Making an evidence based annotation with MAKER
Overview
The first run of Maker will be done without ab-initio predictions. What are your expectations for the resulting gene build? In essence, we are attempting a purely evidence-based annotation, where the best protein- and EST-alignments are chosen to build the most likely gene models. The purpose of an evidence-based annotation is simple. Basically, you may try to annotate an organism where no usable ab-initio model is available. The evidence-based annotation can then be used to create a set of genes on which a new model could be trained on (using e.g. Snap or Augustus). Selection of genes for training can be based on the annotation edit distance (AED score), which says something about how great the distance between a gene model and the evidence alignments is. A score of 0.0 would essentially say that the final model is in perfect agreement with the evidence.
Let's do this step-by-step:
Prepare the folder and input data
Create the folder where we will launch this maker run.
cd ~/annotation_course/practical2/maker/
Link the raw computes you want to use into your folder. The files you will need are:
- the gff file of the pre-computed repeats (coordinates of repeatmasked regions)
ln -s ~/annotation_course/data/raw_computes/repeatmasker.genome.gff
ln -s ~/annotation_course/data/raw_computes/repeatrunner.genome.gff
In addition, you will also need the genome sequence.
ln -s ~/annotation_course/data/genome/genome.fa
Then you will also need EST and protein fasta file:
ln -s ~/annotation_course/data/evidence/est.genome.fa
ln -s ~/annotation_course/data/evidence/proteins.genome.fa
To finish you will could use a transcriptome assembly (This one has been made using Stringtie):
ln -s ~/annotation_course/data/RNAseq/stringtie/stringtie2genome.genome.gff
/!\ Always check that the gff files you provides as protein or EST contains match/match_part (gff alignment type ) feature types rather than genes/transcripts (gff annotation type) otherwise MAKER will not use the contained data properly.

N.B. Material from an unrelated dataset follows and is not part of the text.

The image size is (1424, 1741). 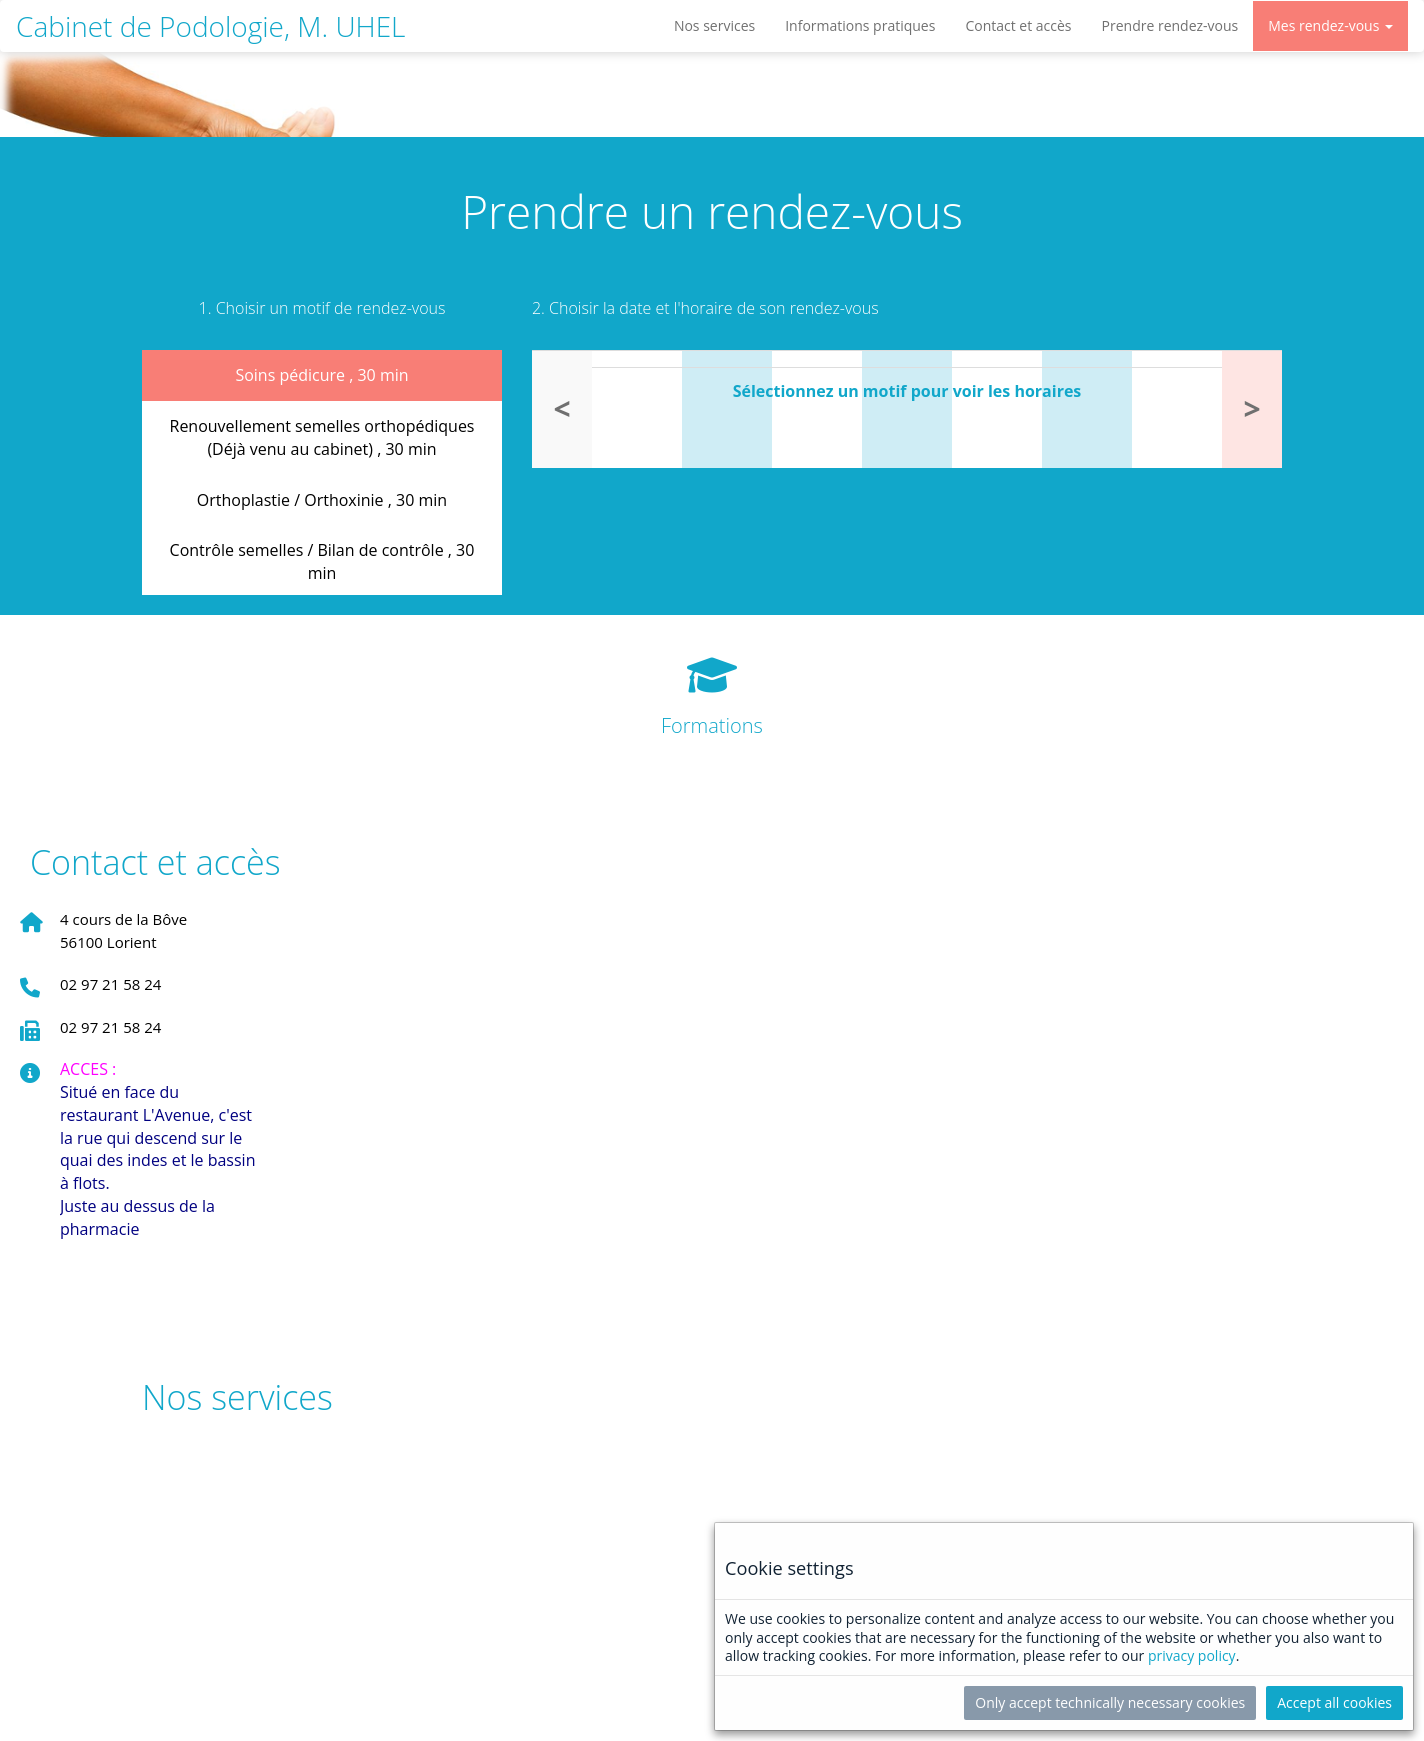 What do you see at coordinates (322, 561) in the screenshot?
I see `Contrôle semelles / Bilan de contrôle ,` at bounding box center [322, 561].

Here we have to fix the stringtie gff file.
gff3_sp_alignment_output_style.pl --gff stringtie2genome.genome.gff -o stringtie2genome.genome.ok.gff
You should now have 2 repeat files, 1 EST file, 1 protein file, 1 transcript file, and the genome sequence in the working directory.
For Maker to use this information, we need create the three config files, typing this command:
maker -CTL
You can leave the two files controlling external software behaviors untouched but you need to provide the proper parameters in the file called maker_opts.ctl. To edit the maker_opts.ctl file you can use the nano text editor:
nano maker_opts.ctl
In the maker_opts.ctl you will set:
- name of the genome sequence (genome=)
- name of the 'EST' file in fasta format (est=)
- name of the 'Transcript' file in gff format (est_gff=)
- name of the 'Protein' set file(s) (protein=)
- name of the repeatmasker and repeatrunner files (rm_gff=)
You can list multiple files in one field by separating their names by a comma ','.
This time, we do not specify a reference species to be used by augustus, which will disable ab-initio gene finding. Instead we set:
protein2genome=1
est2genome=1
This will enable gene building directly from the evidence alignments.
Before running MAKER you can check you have modified the maker_opts.ctl file properly here.
/!\ Be sure to have deactivated the parameters model_org= # and repeat_protein= # to avoid the heavy work of repeatmasker.
Run Maker
If your maker_opts.ctl is configured correctly, you should be able to run maker:
maker -c 8
This will start Maker on 8 cores, if everything is configured correctly. This will take a little while and process a lot of output to the screen. Luckily, much of the heavy work - such as repeat masking - are already done, so the total running time is quite manageable, even on a small number of cores.
Once the run is finished, check that everything went properly. If problems are detected, launch MAKER again.
maker_check_progress.sh
Inspect the output (optional)
Here you can find details about the MAKER output.
Compile the output
Once Maker is finished, compile the annotation:
maker_merge_outputs_from_datastore.pl --output maker_evidence
We have specified a name for the output directory since we will be creating more than one annotation and need to be able to tell them apart.
This should create a maker_evidence folder containing all computed data including maker.gff which is the maker annotation file and genome.all.maker.proteins.fasta which is the protein fasta file of this annotation. Those two files are the most important outputs from this analysis.
=> You could sym-link the maker.gff and genome.all.maker.proteins.fasta files to another folder called e.g. dmel_results, so everything is in the same place in the end. Just make sure to call the links with specific names, since any maker output will be called similarly.
Inspect the gene models
To get some statistics of your annotation you could read the maker_stat.txt file from the maker_evidence folder or launch this script that work on any gff file :
gff3_sp_statistics.pl --gff maker_evidence/annotationByType/maker.gff
We could now also visualise the annotation in the Webapollo genome browser.